I can't locate The Spellbook by Serge Lang. Can you give me a link?
My first-year class in field & Galois theory started with the Artin text, and by mid-semester I started daydreaming about ripping out random pages and mailing them to the author.
You might want to find something in addition to Dummit and Foote. Dummit and Foote is great when you want an example of something, but I think for learning the stuff there are better things out there.
I found Artin to be overly wordy and often imprecise. I found Hungerford to be extremely dry and boring, but admittedly I only got through a short part of it.
my experience was that Hungerford's presentation was organized, concise, and its great how he is explicit in differentiating between a proof and a proof sketch.
I'd hesitate to suggest to any of Lang's writings as the first go on a technical topic. If you are already comfortable with the material, his writings will give new insight and intuitions, but thats different from a first go at understanding a topic
(note to audience, we're talking about different math textbooks)
By the way, this would be a good time to share your (yes, you, dear reader of this comment) experiences trekking through every exercise in a book. I assume this will be a more common experience for graduate students, but has anyone else participated in the beautiful endeavor that is simply devouring an entire text?
Does anyone know offhand why he switched from CL to Scheme? He doesn't really mention why, and I wasn't sure if it was because the book was Scheme based or because of some other issue he had with CL.
I've been planning to do the same with several of the courses from AdUni.org (mainly the areas where I'm weakest--math and algorithms, in particular, but more Scheme/Lisp doesn't hurt and systems knowledge is always useful). I ordered the DVDs a couple of years ago and acquired all of the recommended texts (the ones that aren't available for free online, anyway), but only got through a few of the early SICP classes before getting sidetracked by other projects. This has inspired me to dig back in. I'll copy a few of them over to my lappy and head out to the park or a coffee shop--I'll enjoy the gorgeous weather and get some studying done.
I've actually just started reading this today with about the same set of goals, and so it's nice to see someone finish the thing up.
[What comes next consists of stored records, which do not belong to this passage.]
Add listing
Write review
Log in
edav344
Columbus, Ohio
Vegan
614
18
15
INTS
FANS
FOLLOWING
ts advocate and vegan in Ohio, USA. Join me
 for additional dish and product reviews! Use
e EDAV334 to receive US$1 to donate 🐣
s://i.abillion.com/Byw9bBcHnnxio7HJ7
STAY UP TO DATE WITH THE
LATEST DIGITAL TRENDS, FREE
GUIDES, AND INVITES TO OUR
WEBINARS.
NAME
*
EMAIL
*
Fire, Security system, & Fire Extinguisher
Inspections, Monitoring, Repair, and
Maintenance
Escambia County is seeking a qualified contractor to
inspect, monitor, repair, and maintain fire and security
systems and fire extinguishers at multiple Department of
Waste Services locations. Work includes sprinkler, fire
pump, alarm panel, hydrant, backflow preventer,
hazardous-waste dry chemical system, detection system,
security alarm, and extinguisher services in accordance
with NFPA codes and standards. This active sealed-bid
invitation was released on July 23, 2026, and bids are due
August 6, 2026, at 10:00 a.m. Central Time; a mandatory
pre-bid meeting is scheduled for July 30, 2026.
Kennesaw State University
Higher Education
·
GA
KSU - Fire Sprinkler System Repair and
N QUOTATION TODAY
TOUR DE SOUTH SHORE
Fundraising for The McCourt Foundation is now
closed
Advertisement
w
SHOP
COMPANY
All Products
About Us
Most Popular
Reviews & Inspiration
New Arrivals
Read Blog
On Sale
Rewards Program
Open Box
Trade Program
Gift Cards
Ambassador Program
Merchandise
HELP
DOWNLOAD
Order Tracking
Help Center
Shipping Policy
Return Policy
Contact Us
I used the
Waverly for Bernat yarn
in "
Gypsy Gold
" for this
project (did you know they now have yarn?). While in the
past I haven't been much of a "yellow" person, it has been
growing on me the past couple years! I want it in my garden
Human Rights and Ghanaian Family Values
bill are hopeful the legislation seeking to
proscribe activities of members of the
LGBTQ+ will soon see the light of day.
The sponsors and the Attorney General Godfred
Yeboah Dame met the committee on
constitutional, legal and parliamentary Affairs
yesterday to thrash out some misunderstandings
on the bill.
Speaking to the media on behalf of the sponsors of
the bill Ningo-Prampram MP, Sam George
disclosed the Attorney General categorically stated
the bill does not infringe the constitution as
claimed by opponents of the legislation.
I wasn't thinking about going through this as part of a long-running blog, but now that I've found this, it might not be a bad idea to do so with some other my other undergraduate review...
Speaking of which, does anyone have some good recommendations for a discrete mathematics textbook, specifically one that includes both theory (proofs) and application?
The recommended text is Discrete Mathematics and its Applications, by Rosen, which is a mixed bag according to reviews but the consensus is generally good. AdUni provides a full series of video lectures and quite a bit of course material. Nearly all of the AdUni.org stuff is awesome (though the ancient Abelson and Sussman lectures are far better than the Yanco lectures at AdUni.org) and a great supplement to self-study. It's mostly taught by MIT grad students (which is what you'd get if you were taking the courses at MIT, so not a bad deal).
Slightly off-topic, but still related to Lisp: what do you guys think of ML (as compared to Lisp, for example). I learned this in my first year at college and I like it better and better the more I work with it. It seems that Lisp is much more common, though. Any ideas why that's the case?